What I Think of When I Think of This Artist

Somewhere in the process of researching British indie, I came across both the Loft and spin-off the Weather Prophets. The Loft were one of the early Creation bands, and after an acrimonious break-up, vocalist/ guitarist Pete Astor and drummer Dave Morgan formed the Weather Prophets. I owned a Loft Best of – and while “Up the Hill and Down the Slope” is a marvelous song – I found I didn’t like a lot on that disc. The Weather Prophets, on the other hand, are phenomenal, and I am so glad I own this unassuming beacon of an album. The band released three albums and then Astor had a solo career, before eventually but sporadically reforming the Loft and playing shows as such.

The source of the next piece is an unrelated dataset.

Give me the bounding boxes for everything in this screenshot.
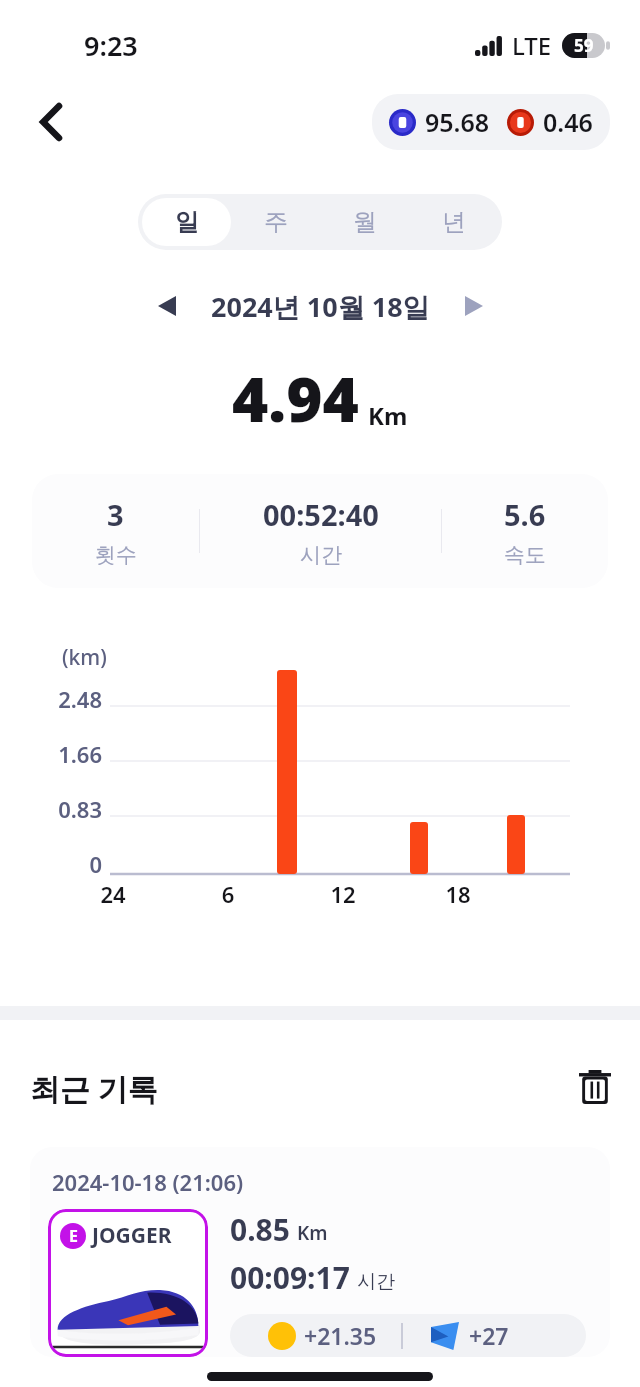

What I Think of This Album

This is not going to set the world on fire, but it’s a nice soundtrack to the conflagration that threatens to consume us from within. A ripe 20 track collection (two of which are covers), this is a refreshing and completely enjoyable document of late 80’s British indie. Pete Astor has a way with a melody, he has a pleasing voice, and the arrangements and guitar playing are excellent.

Highlights abound, including the dusky and demonic “Worm In My Brain” replete with stellar guitar work; harmonium-fueled, syncopated mini-epic “Joe Schmo and the Eskimo”; sax-threaded “Aways the Light”; and hopeless but tuneful “Almost Prayed.” Equally great are the bouncy “The Key to My Love Is Green,” which finds room for a gritty guitar lead; hushed and gossamer “Like Frankie Lymon”; the yearning and lustful “Hollow Heart”; and a driving (ha) “Chinese Cadillac.” The band pulls off a lovely lullaby with “Sleep” and further delves into the sincere on the charming “Can’t Keep My Mind Off You” and poppy, jangle-riffic “You’re My Ambulance.” “Blue Rooftop” is a delightful, keyboard-heavy ditty. Honestly, I love this album. The covers are Robert Johnson’s “Stones In My Passway” and Dylan rarity “Odds and Ends.”

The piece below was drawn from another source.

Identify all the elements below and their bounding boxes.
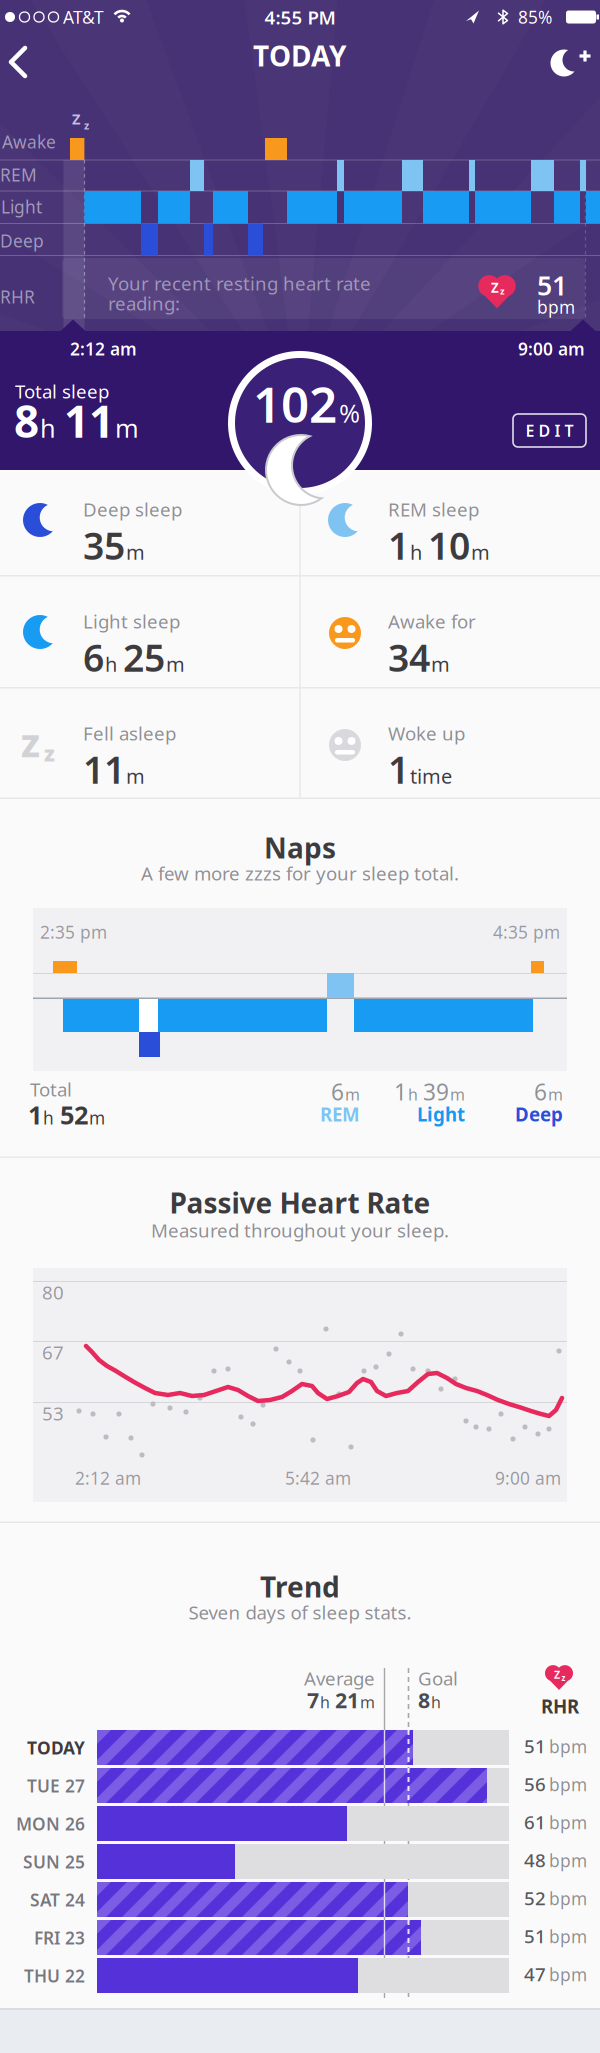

The liner notes include essays and reminisces by Creation head Alan McGee; band members Astor, drummer Dave Morgan, and guitarist Oisin Little; Nicky Wire of the Manic Street Preachers, and novelist John Niven (I think). Darren Hayman of Hefner is thanked for help with the cover art.

The Best Thing About This Album

The guitars, by Oisin Little, are fantastic.

Release Date

June, 2004

The Cover Art

This is a bit too naturalistic for me. It speaks of poverty and mildew and resignation. I don’t like how it makes me feel.